▶ _SOURCE DATA_
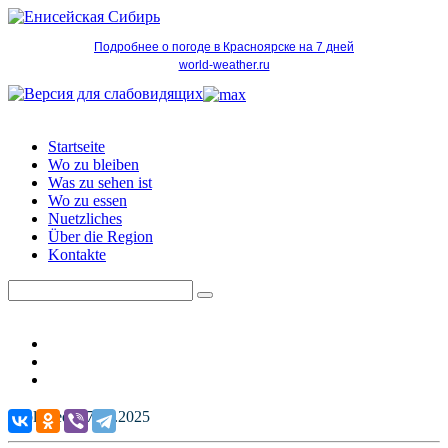
Подробнее о погоде в Красноярске на 7 дней
world-weather.ru
Startseite
Wo zu bleiben
Was zu sehen ist
Wo zu essen
Nuetzliches
Über die Region
Kontakte
Published: 27.07.2025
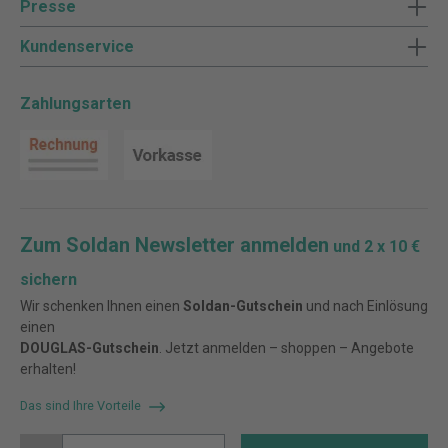
Presse
Kundenservice
Zahlungsarten
Zum Soldan Newsletter anmelden
und 2 x 10 €
sichern
Wir schenken Ihnen einen
Soldan-Gutschein
und nach Einlösung
einen
DOUGLAS-Gutschein
. Jetzt anmelden – shoppen – Angebote
erhalten!
Das sind Ihre Vorteile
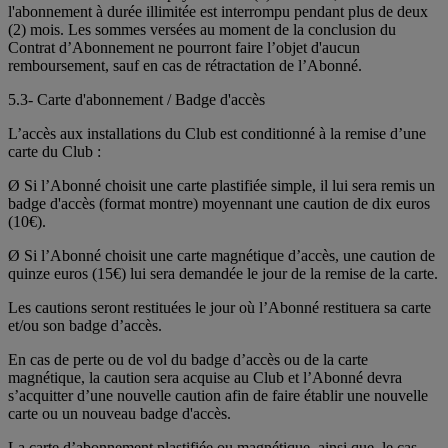
l'abonnement à durée illimitée est interrompu pendant plus de deux
(2) mois. Les sommes versées au moment de la conclusion du
Contrat d’Abonnement ne pourront faire l’objet d'aucun
remboursement, sauf en cas de rétractation de l’Abonné.
5.3- Carte d'abonnement / Badge d'accès
L’accès aux installations du Club est conditionné à la remise d’une
carte du Club :
Ø Si l’Abonné choisit une carte plastifiée simple, il lui sera remis un
badge d'accès (format montre) moyennant une caution de dix euros
(10€).
Ø Si l’Abonné choisit une carte magnétique d’accès, une caution de
quinze euros (15€) lui sera demandée le jour de la remise de la carte.
Les cautions seront restituées le jour où l’Abonné restituera sa carte
et/ou son badge d’accès.
En cas de perte ou de vol du badge d’accès ou de la carte
magnétique, la caution sera acquise au Club et l’Abonné devra
s’acquitter d’une nouvelle caution afin de faire établir une nouvelle
carte ou un nouveau badge d'accès.
La carte d’abonnement plastifiée ou magnétique, ainsi que, le cas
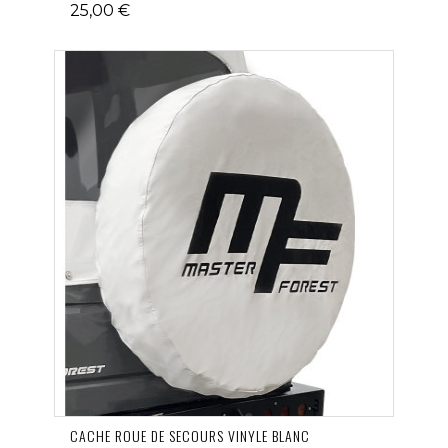
25,00 €
CACHE ROUE DE SECOURS VINYLE BLANC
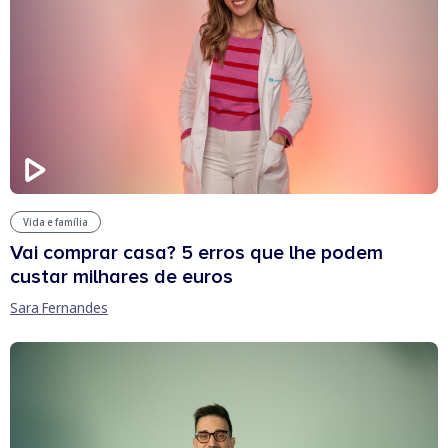
Vida e família
Vai comprar casa? 5 erros que lhe podem
custar milhares de euros
Sara Fernandes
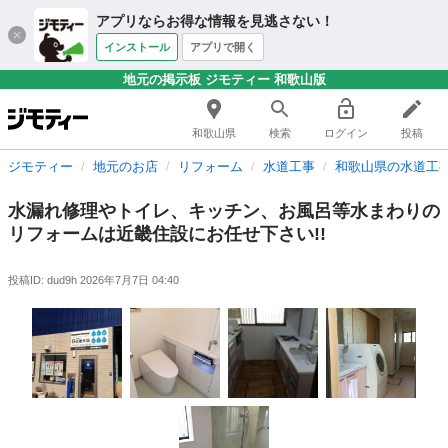
アプリならお得な情報を見逃さない！
インストール
アプリで開く
地元の掲示板 ジモティー 和歌山版
和歌山県
検索
ログイン
投稿
ジモティー
地元のお店
リフォーム
水道工事
和歌山県の水道工
水漏れ修理やトイレ、キッチン、お風呂等水まわりの
リフォームは近畿住設にお任せ下さい!!
投稿ID: dud9h
2026年7月7日 04:40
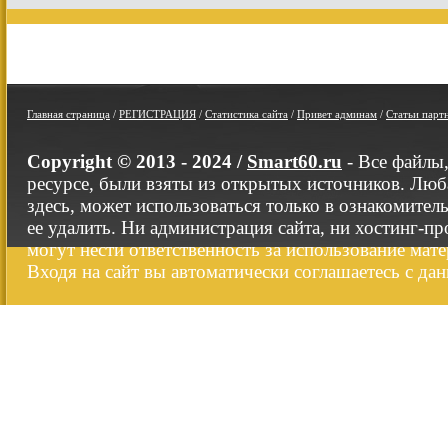
Главная страница
/
РЕГИСТРАЦИЯ
/
Статистика сайта
/
Привет админам
/
Статьи парт
Copyright © 2013 - 2024 /
Smart60.ru
- Все файлы
ресурсе, были взяты из открытых источников. Люб
здесь, может использоваться только в ознакомител
ее удалить. Ни администрация сайта, ни хостинг-п
могут нести ответственность за использование мате
Входя на сайт вы автоматически соглашаетесь с да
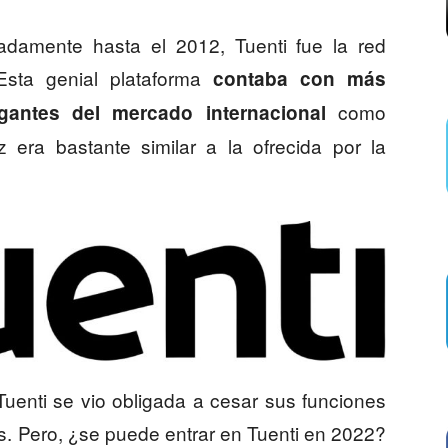
damente hasta el 2012, Tuenti fue la red
Esta genial plataforma
contaba con más
como
gantes del mercado internacional
 era bastante similar a la ofrecida por la
Tuenti se vio obligada a cesar sus funciones
. Pero, ¿se puede entrar en Tuenti en 2022?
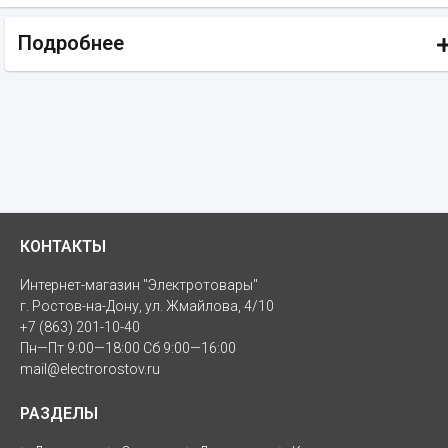
Подробнее
КОНТАКТЫ
Интернет-магазин "Электротовары"
г. Ростов-на-Дону, ул. Жмайлова, 4/10
+7 (863) 201-10-40
Пн—Пт 9:00—18:00 Сб 9:00—16:00
mail@electrorostov.ru
РАЗДЕЛЫ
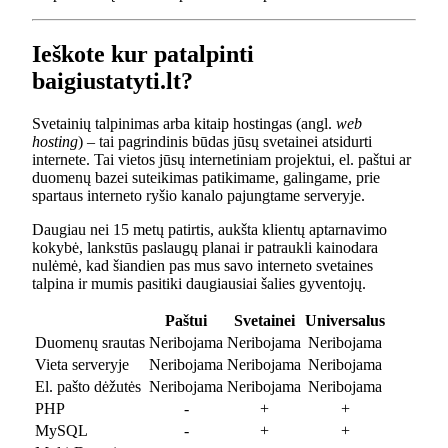
Ieškote kur patalpinti
baigiustatyti.lt?
Svetainių talpinimas arba kitaip hostingas (angl.
web
hosting
) – tai pagrindinis būdas jūsų svetainei atsidurti
internete. Tai vietos jūsų internetiniam projektui, el. paštui ar
duomenų bazei suteikimas patikimame, galingame, prie
spartaus interneto ryšio kanalo pajungtame serveryje.
Daugiau nei 15 metų patirtis, aukšta klientų aptarnavimo
kokybė, lankstūs paslaugų planai ir patraukli kainodara
nulėmė, kad šiandien pas mus savo interneto svetaines
talpina ir mumis pasitiki daugiausiai šalies gyventojų.
Paštui
Svetainei
Universalus
Duomenų srautas
Neribojama
Neribojama
Neribojama
Vieta serveryje
Neribojama
Neribojama
Neribojama
El. pašto dėžutės
Neribojama
Neribojama
Neribojama
PHP
-
+
+
MySQL
-
+
+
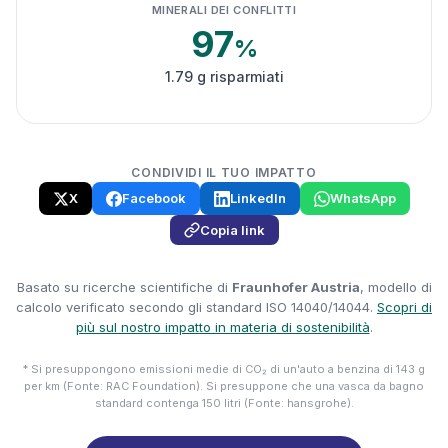
MINERALI DEI CONFLITTI
97
%
1.79 g risparmiati
CONDIVIDI IL TUO IMPATTO
X
Facebook
LinkedIn
WhatsApp
Copia link
Basato su ricerche scientifiche di
Fraunhofer Austria
, modello di
calcolo verificato secondo gli standard ISO 14040/14044.
Scopri di
più sul nostro impatto in materia di sostenibilità
.
* Si presuppongono emissioni medie di CO₂ di un'auto a benzina di 143 g
per km (Fonte: RAC Foundation). Si presuppone che una vasca da bagno
standard contenga 150 litri (Fonte: hansgrohe).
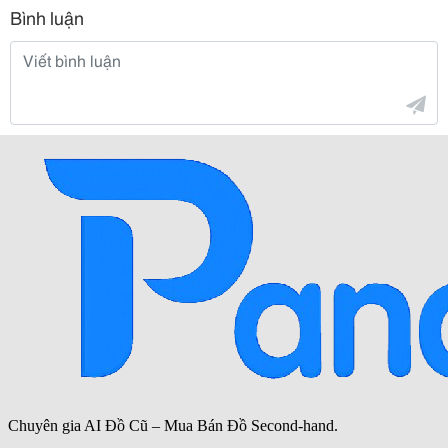
Bình luận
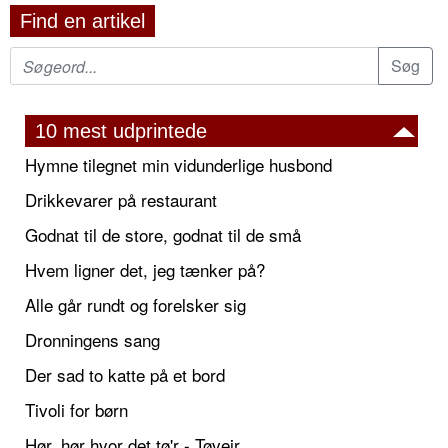
Find en artikel
10 mest udprintede
Hymne tilegnet min vidunderlige husbond
Drikkevarer på restaurant
Godnat til de store, godnat til de små
Hvem ligner det, jeg tænker på?
Alle går rundt og forelsker sig
Dronningens sang
Der sad to katte på et bord
Tivoli for børn
Hør, hør hvor det tø'r - Tøvejr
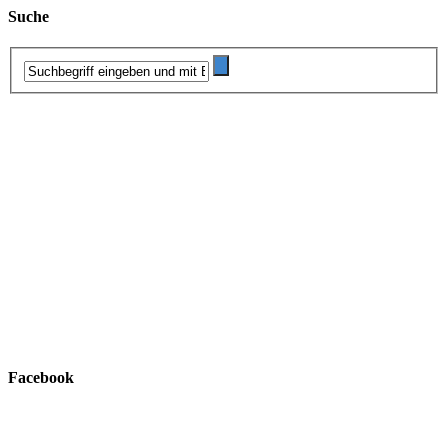
Suche
Facebook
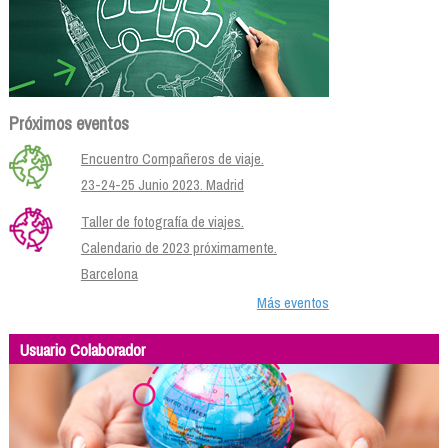
Próximos eventos
Encuentro Compañeros de viaje.
23-24-25 Junio 2023. Madrid
Taller de fotografía de viajes.
Calendario de 2023 próximamente.
Barcelona
Más eventos
Usuario Colaborador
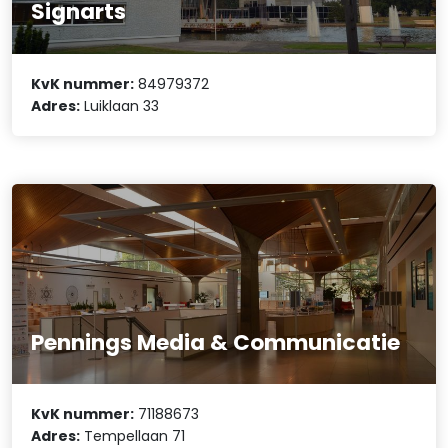
Signarts
KvK nummer:
84979372
Adres:
Luiklaan 33
Pennings Media & Communicatie
KvK nummer:
71188673
Adres:
Tempellaan 71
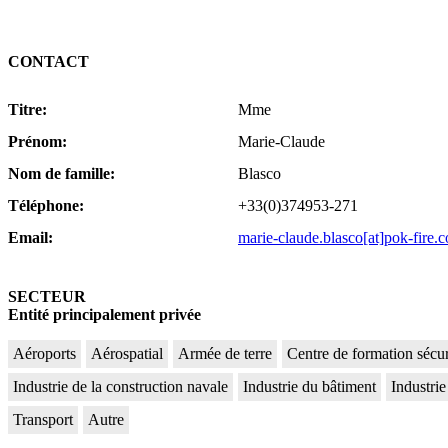
CONTACT
Titre:
Mme
Prénom:
Marie-Claude
Nom de famille:
Blasco
Téléphone:
+33(0)374953-271
Email:
marie-claude.blasco[at]pok-fire.
SECTEUR
Entité principalement privée
Aéroports
Aérospatial
Armée de terre
Centre de formation sécur
Industrie de la construction navale
Industrie du bâtiment
Industrie
Transport
Autre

▶ _TASK BRIEF_
Write out the lines above from the one with "Sara Fernandes" through the one with "Tuenti se vio obligada a cesar sus funciones", ends included, exactly; no picture goes in.

▶ _RESPONSE BELOW_
Sara Fernandes
アプリならお得な情報を見逃さない！
インストール
アプリで開く
地元の掲示板 ジモティー 和歌山版
和歌山県
検索
ログイン
投稿
ジモティー
地元のお店
リフォーム
水道工事
和歌山県の水道工
水漏れ修理やトイレ、キッチン、お風呂等水まわりの
リフォームは近畿住設にお任せ下さい!!
投稿ID: dud9h
2026年7月7日 04:40
Главная страница
/
РЕГИСТРАЦИЯ
/
Статистика сайта
/
Привет админам
/
Статьи парт
Copyright © 2013 - 2024 /
Smart60.ru
- Все файлы
ресурсе, были взяты из открытых источников. Люб
здесь, может использоваться только в ознакомител
ее удалить. Ни администрация сайта, ни хостинг-п
могут нести ответственность за использование мате
Входя на сайт вы автоматически соглашаетесь с да
damente hasta el 2012, Tuenti fue la red
Esta genial plataforma
contaba con más
como
gantes del mercado internacional
 era bastante similar a la ofrecida por la
Tuenti se vio obligada a cesar sus funciones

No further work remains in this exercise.